◆ WORK INSTRUCTION ◆
The required output is the line with "Segment spleen." and each line that follows it to the end of the entries below, copied exactly and with nothing added.

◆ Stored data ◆
——————————

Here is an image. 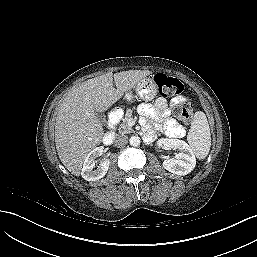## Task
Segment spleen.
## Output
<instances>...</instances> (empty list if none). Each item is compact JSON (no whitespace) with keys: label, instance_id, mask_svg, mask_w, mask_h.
I'll list each match as a JSON object with an SVG mask.
<instances>
[{"label":"spleen","instance_id":"obj_1","mask_svg":"<svg viewBox=\"0 0 257 257\" xmlns=\"http://www.w3.org/2000/svg\"><path fill=\"white\" fill-rule=\"evenodd\" d=\"M189 147L198 159H205L211 147V134L206 115L197 111L187 135Z\"/></svg>","mask_w":257,"mask_h":257}]
</instances>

——————————

◆ FINISHED EXERCISE ◆
Segment spleen.
## Output
<instances>...</instances> (empty list if none). Each item is compact JSON (no whitespace) with keys: label, instance_id, mask_svg, mask_w, mask_h.
I'll list each match as a JSON object with an SVG mask.
<instances>
[{"label":"spleen","instance_id":"obj_1","mask_svg":"<svg viewBox=\"0 0 257 257\" xmlns=\"http://www.w3.org/2000/svg\"><path fill=\"white\" fill-rule=\"evenodd\" d=\"M189 147L198 159H205L211 147V134L206 115L197 111L187 135Z\"/></svg>","mask_w":257,"mask_h":257}]
</instances>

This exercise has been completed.